### What to work on
Would you transcribe each entry exactly as it stands, omitting the pictures?

Structured page parsing data

- Opening Delimiter -

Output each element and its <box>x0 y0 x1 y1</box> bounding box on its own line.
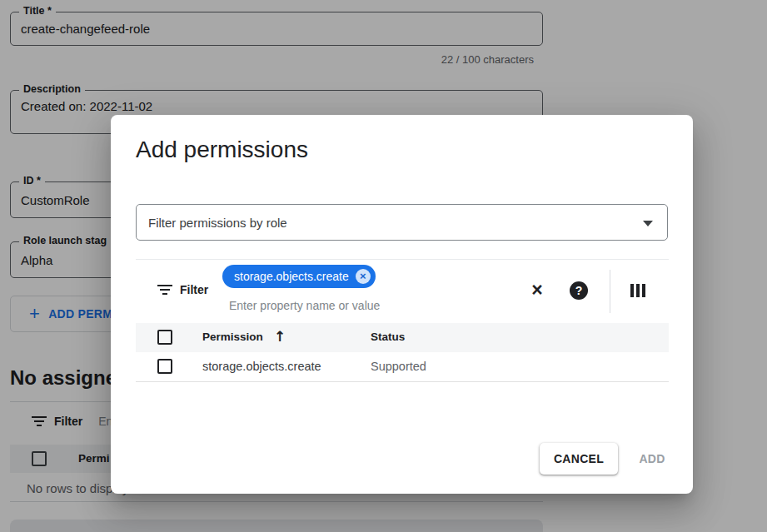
chip-remove-icon[interactable]: × <box>356 269 371 284</box>
sort-ascending-icon[interactable]: ↑ <box>274 328 286 345</box>
role-filter-placeholder: Filter permissions by role <box>148 216 287 230</box>
filter-input[interactable]: Enter property name or value <box>229 299 380 312</box>
permission-cell: storage.objects.create <box>202 360 321 373</box>
dialog-title: Add permissions <box>136 137 308 163</box>
status-cell: Supported <box>371 360 426 373</box>
permissions-table-header-row: Permission ↑ Status <box>136 323 669 352</box>
table-row: storage.objects.create Supported <box>136 352 669 382</box>
filter-chip-storage-objects-create[interactable]: storage.objects.create × <box>222 265 376 288</box>
filter-icon <box>157 284 172 296</box>
filter-chip-label: storage.objects.create <box>234 270 349 283</box>
row-checkbox[interactable] <box>157 359 172 374</box>
clear-filters-icon[interactable]: × <box>525 278 549 301</box>
cancel-button[interactable]: CANCEL <box>540 443 618 475</box>
select-all-checkbox[interactable] <box>157 330 172 345</box>
permissions-filter-toolbar: Filter storage.objects.create × Enter pr… <box>136 259 669 323</box>
help-icon[interactable]: ? <box>570 281 588 300</box>
filter-label: Filter <box>180 283 208 296</box>
toolbar-divider <box>610 270 610 313</box>
chevron-down-icon <box>643 221 653 226</box>
filter-permissions-by-role-select[interactable]: Filter permissions by role <box>136 204 668 241</box>
add-button[interactable]: ADD <box>632 443 672 475</box>
column-display-options-icon[interactable] <box>630 284 645 297</box>
permission-column-header[interactable]: Permission <box>202 331 263 343</box>
permissions-table: Permission ↑ Status storage.objects.crea… <box>136 323 669 382</box>
filter-button[interactable]: Filter <box>157 283 208 296</box>
status-column-header[interactable]: Status <box>371 331 405 343</box>
add-permissions-dialog: Add permissions Filter permissions by ro… <box>111 115 693 494</box>
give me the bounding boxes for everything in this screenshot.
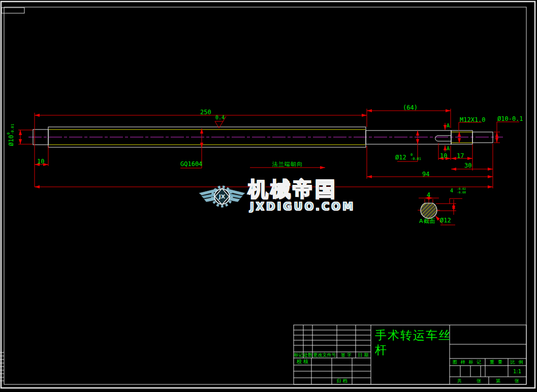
section-mark-a-top: A (447, 123, 450, 128)
dim-flat-width: 4 (427, 192, 430, 198)
winged-gear-logo: JX (197, 180, 247, 214)
rev-header-file: 更改文件号 (312, 352, 337, 358)
sheet-no-label: 第 (496, 378, 500, 384)
scale-header: 比 例 (508, 359, 526, 365)
dim-94: 94 (422, 171, 429, 177)
dim-10-left: 10 (37, 158, 44, 165)
dim-10-flat: 10 (440, 153, 447, 159)
dim-dia10-left: Ø10 0-0.01 (0, 129, 26, 141)
sheet-total-label: 共 (457, 378, 462, 384)
dim-17: 17 (457, 153, 464, 159)
dim-flat-tol: 4 -0.02-0.08 (450, 187, 466, 194)
section-mark-a-bottom: A (447, 146, 450, 151)
ballscrew-spec: GQ1604 (180, 161, 202, 167)
sig-archive-label: 归 档 (332, 378, 352, 384)
rev-header-count: 处数 (303, 352, 312, 358)
milled-flat-arc (435, 136, 438, 141)
watermark-site-text: JXDIGUO.COM (250, 202, 355, 212)
watermark-brand-text: 机械帝国 (248, 179, 337, 199)
stamp-header: 图 样 标 记 (450, 359, 485, 365)
flange-direction-note: 法兰端朝向 (272, 161, 303, 167)
sheet-unit2-label: 张 (515, 378, 519, 384)
part-title: 手术转运车丝杆 (375, 328, 451, 357)
rev-header-mark: 标记 (294, 352, 303, 358)
section-circle-with-flat (421, 203, 437, 218)
rev-header-sign: 签 字 (337, 352, 356, 358)
weight-header: 重 量 (485, 359, 508, 365)
rev-header-date: 日 期 (356, 352, 371, 358)
watermark: JX 机械帝国 JXDIGUO.COM (197, 173, 350, 219)
zone-mark-box (2, 8, 24, 13)
section-dia-label: Ø12 (440, 217, 451, 223)
sheet-number-cell: 第 张 (489, 378, 526, 384)
sig-check-label: 校 核 (294, 358, 311, 365)
dim-30: 30 (464, 162, 471, 169)
cad-drawing-page: 250 (64) 0.4 M12X1.0 Ø10-0.1 Ø10 0-0.01 … (0, 0, 537, 392)
dim-dia10-end: Ø10-0.1 (497, 116, 523, 122)
surface-roughness-value: 0.4 (215, 115, 225, 120)
dim-dia12: Ø12 0-0.01 (395, 153, 421, 161)
dim-250: 250 (200, 109, 211, 115)
sheet-total-cell: 共 张 (450, 378, 489, 384)
section-view-label: A截面 (419, 218, 436, 224)
dim-64-ref: (64) (403, 105, 418, 111)
scale-value: 1:1 (508, 367, 526, 375)
thread-callout: M12X1.0 (460, 117, 486, 123)
logo-initials: JX (218, 193, 226, 200)
sheet-unit1-label: 张 (477, 378, 481, 384)
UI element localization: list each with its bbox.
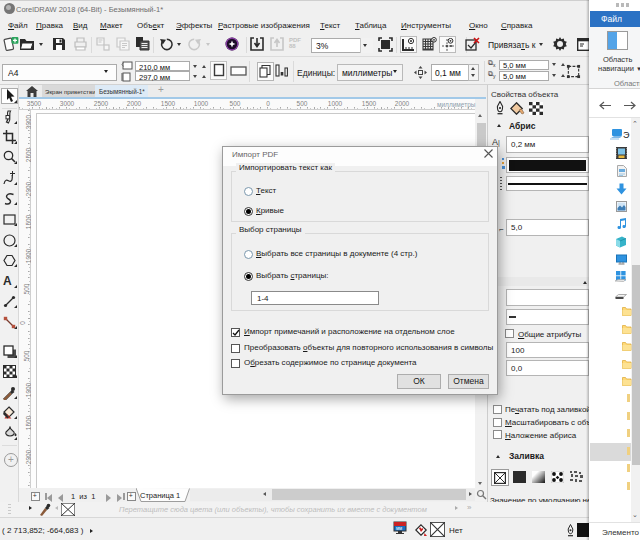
- svg-text:мм: мм: [396, 526, 402, 531]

- Closing Delimiter -

### Your response
Output each element and its <box>x0 y0 x1 y1</box> bounding box on its own line.
chip-remove-icon[interactable]: × <box>356 269 371 284</box>
sort-ascending-icon[interactable]: ↑ <box>274 328 286 345</box>
role-filter-placeholder: Filter permissions by role <box>148 216 287 230</box>
filter-input[interactable]: Enter property name or value <box>229 299 380 312</box>
permission-cell: storage.objects.create <box>202 360 321 373</box>
dialog-title: Add permissions <box>136 137 308 163</box>
status-cell: Supported <box>371 360 426 373</box>
permissions-table-header-row: Permission ↑ Status <box>136 323 669 352</box>
table-row: storage.objects.create Supported <box>136 352 669 382</box>
filter-chip-storage-objects-create[interactable]: storage.objects.create × <box>222 265 376 288</box>
filter-icon <box>157 284 172 296</box>
filter-chip-label: storage.objects.create <box>234 270 349 283</box>
row-checkbox[interactable] <box>157 359 172 374</box>
clear-filters-icon[interactable]: × <box>525 278 549 301</box>
cancel-button[interactable]: CANCEL <box>540 443 618 475</box>
select-all-checkbox[interactable] <box>157 330 172 345</box>
permissions-filter-toolbar: Filter storage.objects.create × Enter pr… <box>136 259 669 323</box>
help-icon[interactable]: ? <box>570 281 588 300</box>
filter-label: Filter <box>180 283 208 296</box>
toolbar-divider <box>610 270 610 313</box>
chevron-down-icon <box>643 221 653 226</box>
filter-permissions-by-role-select[interactable]: Filter permissions by role <box>136 204 668 241</box>
add-button[interactable]: ADD <box>632 443 672 475</box>
column-display-options-icon[interactable] <box>630 284 645 297</box>
permission-column-header[interactable]: Permission <box>202 331 263 343</box>
permissions-table: Permission ↑ Status storage.objects.crea… <box>136 323 669 382</box>
filter-button[interactable]: Filter <box>157 283 208 296</box>
status-column-header[interactable]: Status <box>371 331 405 343</box>
add-permissions-dialog: Add permissions Filter permissions by ro… <box>111 115 693 494</box>
give me the bounding boxes for everything in this screenshot.
section-mark-a-top: A (447, 123, 450, 128)
dim-flat-width: 4 (427, 192, 430, 198)
winged-gear-logo: JX (197, 180, 247, 214)
rev-header-file: 更改文件号 (312, 352, 337, 358)
sheet-no-label: 第 (496, 378, 500, 384)
scale-header: 比 例 (508, 359, 526, 365)
dim-94: 94 (422, 171, 429, 177)
dim-10-left: 10 (37, 158, 44, 165)
dim-10-flat: 10 (440, 153, 447, 159)
dim-dia10-left: Ø10 0-0.01 (0, 129, 26, 141)
sheet-total-label: 共 (457, 378, 462, 384)
dim-17: 17 (457, 153, 464, 159)
dim-flat-tol: 4 -0.02-0.08 (450, 187, 466, 194)
section-mark-a-bottom: A (447, 146, 450, 151)
ballscrew-spec: GQ1604 (180, 161, 202, 167)
sig-archive-label: 归 档 (332, 378, 352, 384)
rev-header-count: 处数 (303, 352, 312, 358)
milled-flat-arc (435, 136, 438, 141)
watermark-site-text: JXDIGUO.COM (250, 202, 355, 212)
watermark-brand-text: 机械帝国 (248, 179, 337, 199)
stamp-header: 图 样 标 记 (450, 359, 485, 365)
flange-direction-note: 法兰端朝向 (272, 161, 303, 167)
sheet-unit2-label: 张 (515, 378, 519, 384)
part-title: 手术转运车丝杆 (375, 328, 451, 357)
rev-header-mark: 标记 (294, 352, 303, 358)
section-circle-with-flat (421, 203, 437, 218)
rev-header-sign: 签 字 (337, 352, 356, 358)
weight-header: 重 量 (485, 359, 508, 365)
rev-header-date: 日 期 (356, 352, 371, 358)
watermark: JX 机械帝国 JXDIGUO.COM (197, 173, 350, 219)
zone-mark-box (2, 8, 24, 13)
section-dia-label: Ø12 (440, 217, 451, 223)
sheet-number-cell: 第 张 (489, 378, 526, 384)
sig-check-label: 校 核 (294, 358, 311, 365)
dim-30: 30 (464, 162, 471, 169)
cad-drawing-page: 250 (64) 0.4 M12X1.0 Ø10-0.1 Ø10 0-0.01 … (0, 0, 537, 392)
dim-dia10-end: Ø10-0.1 (497, 116, 523, 122)
surface-roughness-value: 0.4 (215, 115, 225, 120)
dim-dia12: Ø12 0-0.01 (395, 153, 421, 161)
dim-250: 250 (200, 109, 211, 115)
sheet-total-cell: 共 张 (450, 378, 489, 384)
section-view-label: A截面 (419, 218, 436, 224)
dim-64-ref: (64) (403, 105, 418, 111)
scale-value: 1:1 (508, 367, 526, 375)
thread-callout: M12X1.0 (460, 117, 486, 123)
logo-initials: JX (218, 193, 226, 200)
sheet-unit1-label: 张 (477, 378, 481, 384)
UI element localization: list each with its bbox.
- svg-text:мм: мм: [396, 526, 402, 531]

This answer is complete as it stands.